Questo e’ stato comunicato all’Assessorato Regionale all’Agricoltura e Foreste, rilanciando l’istituzione della Strada del Vino del ”Pollino e della Sibaritide”, ribadendo, cosi’, il ruolo che puo’ svolgere questa eccellenza per territori ambientalmente ricchi e complementari nell’offerta mare-monti, con tutte le loro peculiarita’: dall’aria, al mare, ai rilievi, alle terme, al sole, alle temperature, alle ricchezze architettoniche, archeologiche, paesaggistiche, storico – tradizionali, linguistiche e, soprattutto, enogastronomiche.
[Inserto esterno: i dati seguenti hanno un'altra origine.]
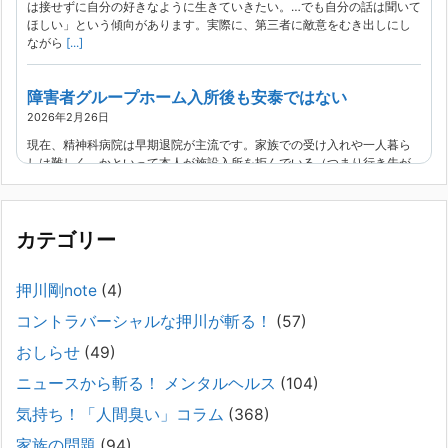
は接せずに自分の好きなように生きていきたい。…でも自分の話は聞いて
ほしい」という傾向があります。実際に、第三者に敵意をむき出しにし
ながら
[...]
障害者グループホーム入所後も安泰ではない
2026年2月26日
現在、精神科病院は早期退院が主流です。家族での受け入れや一人暮ら
しは難しく、かといって本人が施設入所を拒んでいる（つまり行き先が
見つかっていない）ような場合でも、病院から退院を急かされ、家族が
困ってし
[...]
カテゴリー
精神科から「退院できます」と言われた家族へ──退院
後の安全設計
押川剛note
(4)
2026年2月21日
コントラバーシャルな押川が斬る！
(57)
通常価格 2,980円 → 今だけ 1,480円（50％OFF）こちらのnoteは、
（株）トキワ精神保健事務所（所長：押川剛）が支援の現場で行なって
おしらせ
(49)
きた実務対応を、家族向けに整理しています。 続きをみ
[...]
ニュースから斬る！ メンタルヘルス
(104)
#042 精神疾患の子どもと健全なコミュニケーション
気持ち！「人間臭い」コラム
(368)
がとれない（母娘編）。
家族の問題
(94)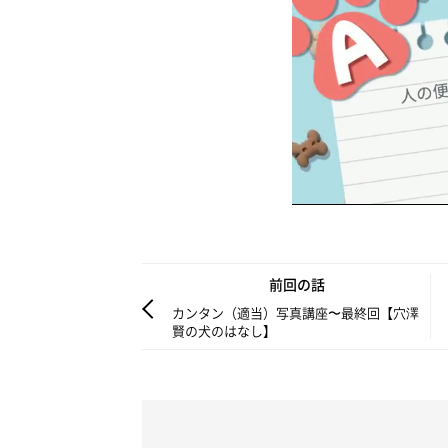
前回の話
カンタン（適当）写真講座〜最終回【穴澤
賢の犬のはなし】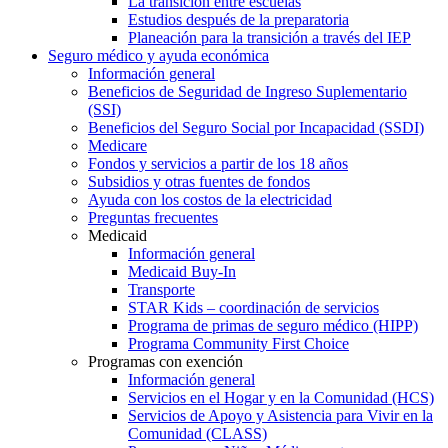
La transición entre escuelas
Estudios después de la preparatoria
Planeación para la transición a través del IEP
Seguro médico y ayuda económica
Información general
Beneficios de Seguridad de Ingreso Suplementario
(SSI)
Beneficios del Seguro Social por Incapacidad (SSDI)
Medicare
Fondos y servicios a partir de los 18 años
Subsidios y otras fuentes de fondos
Ayuda con los costos de la electricidad
Preguntas frecuentes
Medicaid
Información general
Medicaid Buy-In
Transporte
STAR Kids – coordinación de servicios
Programa de primas de seguro médico (HIPP)
Programa Community First Choice
Programas con exención
Información general
Servicios en el Hogar y en la Comunidad (HCS)
Servicios de Apoyo y Asistencia para Vivir en la
Comunidad (CLASS)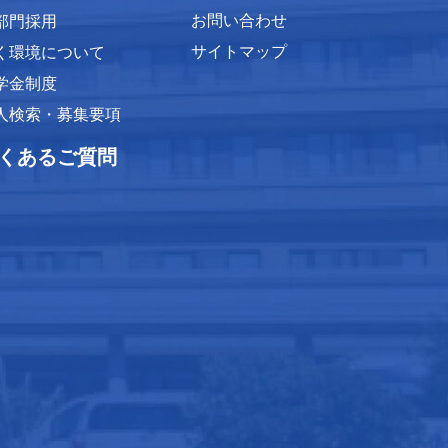
お問い合わせ
部門採用
サイトマップ
く環境について
学金制度
人検索・募集要項
くあるご質問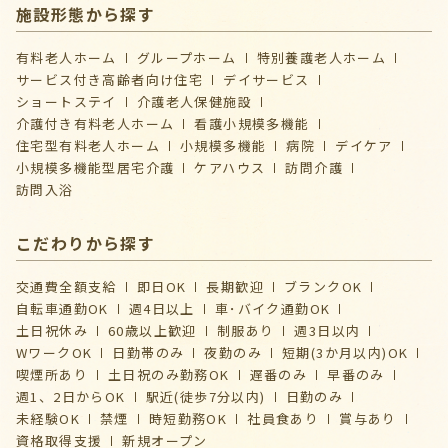
施設形態から探す
有料老人ホーム
グループホーム
特別養護老人ホーム
サービス付き高齢者向け住宅
デイサービス
ショートステイ
介護⽼⼈保健施設
介護付き有料老人ホーム
看護小規模多機能
住宅型有料老人ホーム
小規模多機能
病院
デイケア
⼩規模多機能型居宅介護
ケアハウス
訪問介護
訪問入浴
こだわりから探す
交通費全額支給
即日OK
長期歓迎
ブランクOK
自転車通勤OK
週4日以上
車･バイク通勤OK
土日祝休み
60歳以上歓迎
制服あり
週3日以内
WワークOK
日勤帯のみ
夜勤のみ
短期(3か月以内)OK
喫煙所あり
土日祝のみ勤務OK
遅番のみ
早番のみ
週1、2日からOK
駅近(徒歩7分以内)
日勤のみ
未経験OK
禁煙
時短勤務OK
社員食あり
賞与あり
資格取得支援
新規オープン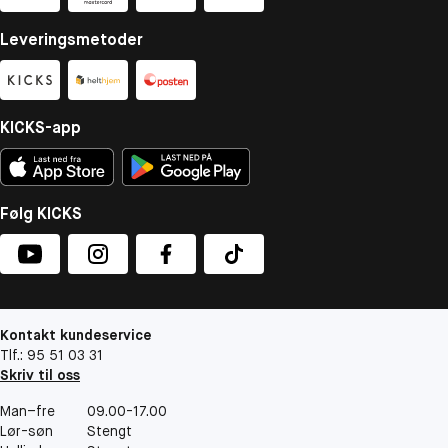
Leveringsmetoder
KICKS-app
Følg KICKS
Kontakt kundeservice
Tlf.: 95 51 03 31
Skriv til oss
Man–fre
09.00-17.00
Lør-søn
Stengt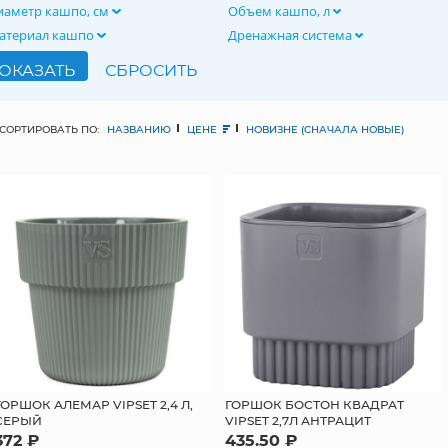
иаметр кашпо, см
Объем кашпо, л
атериал кашпо
Дренажная система
СОРТИРОВАТЬ ПО:
НАЗВАНИЮ
ЦЕНЕ
НОВИЗНЕ (СНАЧАЛА НОВЫЕ)
ГОРШОК АЛЕМАР VIPSET 2,4 Л,
ГОРШОК БОСТОН КВАДРАТ
СЕРЫЙ
VIPSET 2,7Л АНТРАЦИТ
372 ₽
435.50 ₽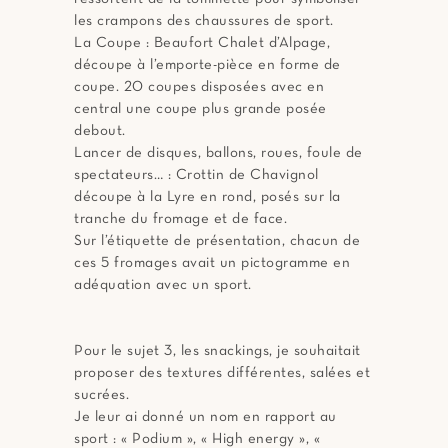
les crampons des chaussures de sport.
La Coupe : Beaufort Chalet d’Alpage,
découpe à l’emporte-pièce en forme de
coupe. 20 coupes disposées avec en
central une coupe plus grande posée
debout.
Lancer de disques, ballons, roues, foule de
spectateurs… : Crottin de Chavignol
découpe à la Lyre en rond, posés sur la
tranche du fromage et de face.
Sur l’étiquette de présentation, chacun de
ces 5 fromages avait un pictogramme en
adéquation avec un sport.
Pour le sujet 3, les snackings, je souhaitait
proposer des textures différentes, salées et
sucrées.
Je leur ai donné un nom en rapport au
sport : « Podium », « High energy », «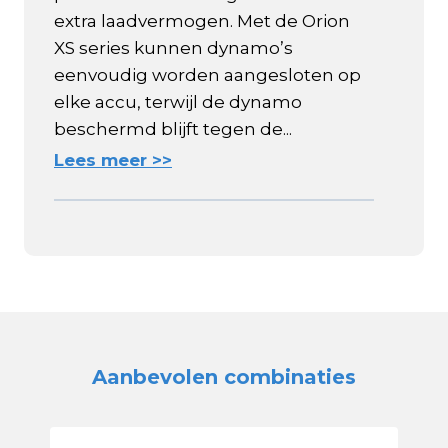
extra laadvermogen. Met de Orion
XS series kunnen dynamo’s
eenvoudig worden aangesloten op
elke accu, terwijl de dynamo
beschermd blijft tegen de...
Lees meer >>
Aanbevolen combinaties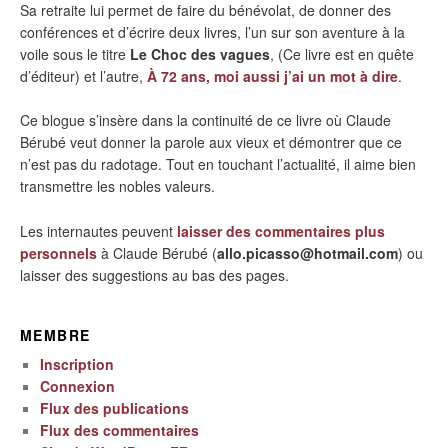
Sa retraite lui permet de faire du bénévolat, de donner des
conférences et d’écrire deux livres, l’un sur son aventure à la
voile sous le titre
Le Choc des vagues
, (Ce livre est en quête
d’éditeur) et l’autre,
À 72 ans, moi aussi j’ai un mot à dire
.
Ce blogue s’insère dans la continuité de ce livre où Claude
Bérubé veut donner la parole aux vieux et démontrer que ce
n’est pas du radotage. Tout en touchant l’actualité, il aime bien
transmettre les nobles valeurs.
Les internautes peuvent
laisser des commentaires plus
personnels
à Claude Bérubé (
allo.picasso@hotmail.com
) ou
laisser des suggestions au bas des pages.
MEMBRE
Inscription
Connexion
Flux des publications
Flux des commentaires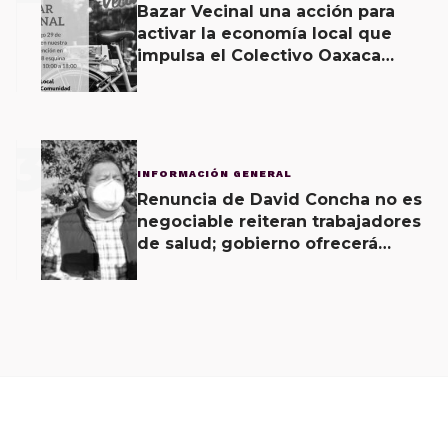
Bazar Vecinal una acción para
activar la economía local que
impulsa el Colectivo Oaxaca
Vecinal
3
INFORMACIÓN GENERAL
Renuncia de David Concha no es
negociable reiteran trabajadores
de salud; gobierno ofrecerá
contrapropuesta a demandas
”Le ”Strade del Vino” in realta’ sono – scrive nelle lettera Lo Polito all’Assessore Regionale – uno strumento attraverso il quale le risorse e le produzioni anche vinicole dei territori possono essere divulgate e promosse in forma di offerta enologica, enogastronomica, turistica, ricreativa e culturale”. ”Per tale motivo – spiega il primo cittadino- abbiamo chiesto che l’iniziativa promossa dagli undici Comuni sia accolta dalla Regione con il riconoscimento della Strada del Vino denominata del ”Pollino e della Sibaritide” al fine anche di definire strutture e infrastrutture funzionali per la concreta realizzazione che seguiranno la sottoscrizione di un accordo di programma ai sensi dell’art.11 c.2 della legge regionale n* 1 del 10.02.11”.
Con questa legge la Regione Calabria ha istituito l’Enoteca Regionale ”Casa dei Vini di Calabria” per la promozione e la valorizzazione dei vini calabresi e dei prodotti derivati dalla lavorazione dell’uva ”nella quale si va ad inserire l’iniziativa d’eccellenza del nord-est della Calabria – conclude Lo Polito -, con un percorso dedicato alle cose buone, legate , come lo e’ il vino, alla cucina etnica, che e’ capace di utilizzare sapientemente le risorse agricole dei propri territori per offrire sapori originali che uniscono sensazioni ad aree ricche di contenuti e della grande esperienza di uomini e donne nel saper trarre, in piena sostenibilita’, il meglio dalle zolle”.